In 2000, the Microbial Physiology Section of the European Federation of Biotechnology gathered the academic and industrial community involved in the production of heterologous proteins for an update on physiological aspects governing protein production in prokaryotic and eukaryotic cells. While there was common understanding that the limits of efficiency in productivity and quality had by far not been reached, that meeting concentrated on a comparative description of physiological events, from genetic stability via transcription and translation to protein folding and secretion 1. Despite the progressive comprehension of physiological limitations and cellular stresses in producing cells, there were only few examples of cell engineering towards improved expression systems.

In a biannual rhythm, the 4^th conference of this series was held in Barcelona in 2006, setting out to compile the achievements of novel genome wide analyses on the understanding and engineering of protein producing cell factories. Microbial Cell Factories provided then a forum for the publication of novel research presented at this conference, publishing all of the more than 100 abstracts presented in the conference 2 and selected papers. It became obvious that research in the field has made a major leap since 2000, from mere analytical approaches to complex and targeted cell engineering.

The development of a novel yeast vector was described in detail 3 and novel insight of plasmid/host interactions in Escherichia coli was presented 4. At the transcript level, RNA stability was engineered in E. coli by downregulation of RNaseE 5, and novel regulatory mechanisms of transcription by estradiol in yeast were described 6. While several authors studied heterologous protein secretion in a more general way 78, Resina et al. concentrated on induction of the unfolded protein response in yeasts 9. As the production and secretion of many proteins is obviously still handicapped, there is still significant research on new, non-conventional expression systems, like psychrophilic bacteria 10, gram-positive bacteria 11 or fungi 3. Being molecular physiology a key parameter for protein overexpression, one should not overlook the impact of process control. Maurer et al. have resolved a widely debated question – the dependence of specific productivity on cell growth – for protein secreting yeasts, and applied this information to predict an optimum feed rate profile for maximum productivity 12.

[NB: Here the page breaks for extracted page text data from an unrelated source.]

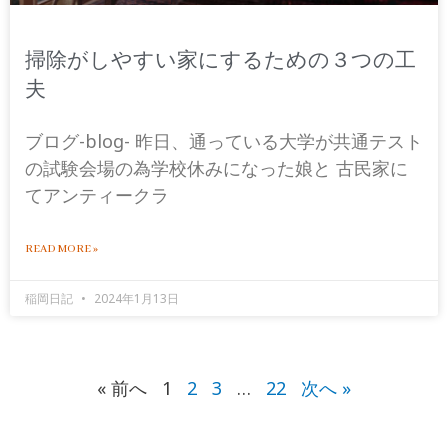
掃除がしやすい家にするための３つの工
夫
ブログ-blog- 昨日、通っている大学が共通テスト
の試験会場の為学校休みになった娘と 古民家に
てアンティークラ
READ MORE »
稲岡日記
2024年1月13日
« 前へ
1
2
3
…
22
次へ »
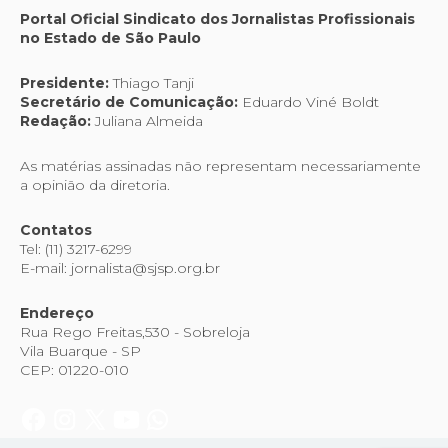
Portal Oficial Sindicato dos Jornalistas Profissionais
no Estado de São Paulo
Presidente:
Thiago Tanji
Secretário de Comunicação:
Eduardo Viné Boldt
Redação:
Juliana Almeida
As matérias assinadas não representam necessariamente
a opinião da diretoria.
Contatos
Tel: (11) 3217-6299
E-mail: jornalista@sjsp.org.br
Endereço
Rua Rego Freitas,530 - Sobreloja
Vila Buarque - SP
CEP: 01220-010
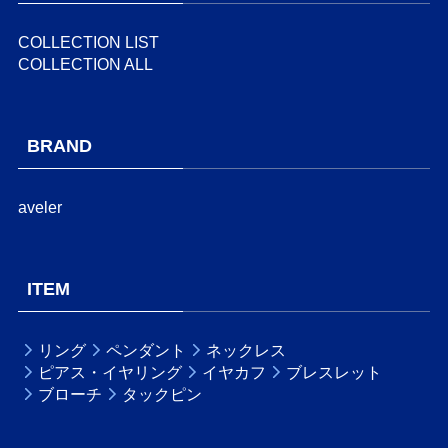
COLLECTION LIST
COLLECTION ALL
BRAND
aveler
ITEM
リング
ペンダント
ネックレス
ピアス・イヤリング
イヤカフ
ブレスレット
ブローチ
タックピン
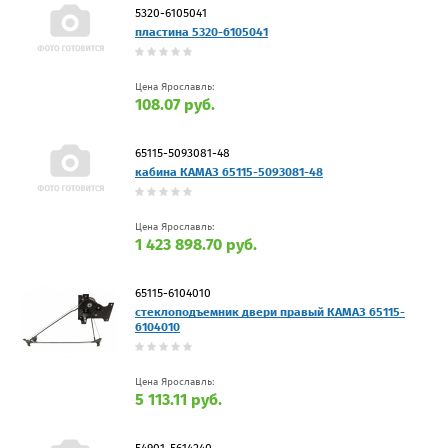
5320-6105041
пластина 5320-6105041
Цена Ярославль:
108.07 руб.
65115-5093081-48
кабина КАМАЗ 65115-5093081-48
Цена Ярославль:
1 423 898.70 руб.
65115-6104010
стеклоподъемник двери правый КАМАЗ 65115-
6104010
Цена Ярославль:
5 113.11 руб.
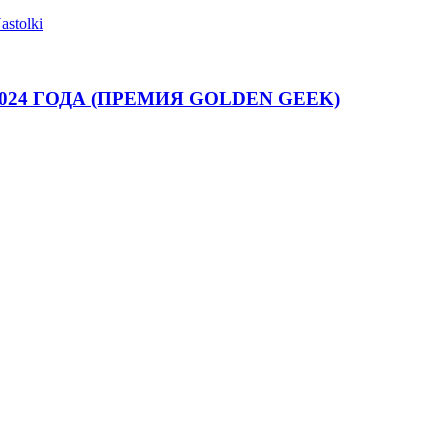
astolki
024 ГОДА (ПРЕМИЯ GOLDEN GEEK)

But future will not wait: the next Recombinant Protein Production conference is scheduled for 24^th–28^th September, 2008, in Sardinia, Italy. In the way to explore cell physiology applied to improved protein production, successful cell engineering based on thorough – at best quantitative – understanding of the physiological limitations will be discussed: energy metabolism related to heterologous protein production, latest data on transcription and translation control, stress responses, protein folding and assembly, glycoengineering, and process development, stability and analytics in the light of host physiology. The Microbial Physiology Section of EFB will again welcome the Recombinant Protein Production community to a scientifically outstanding and stimulating meeting. More information will be found at the web site of the 5th Recombinant Protein Production Meeting 13.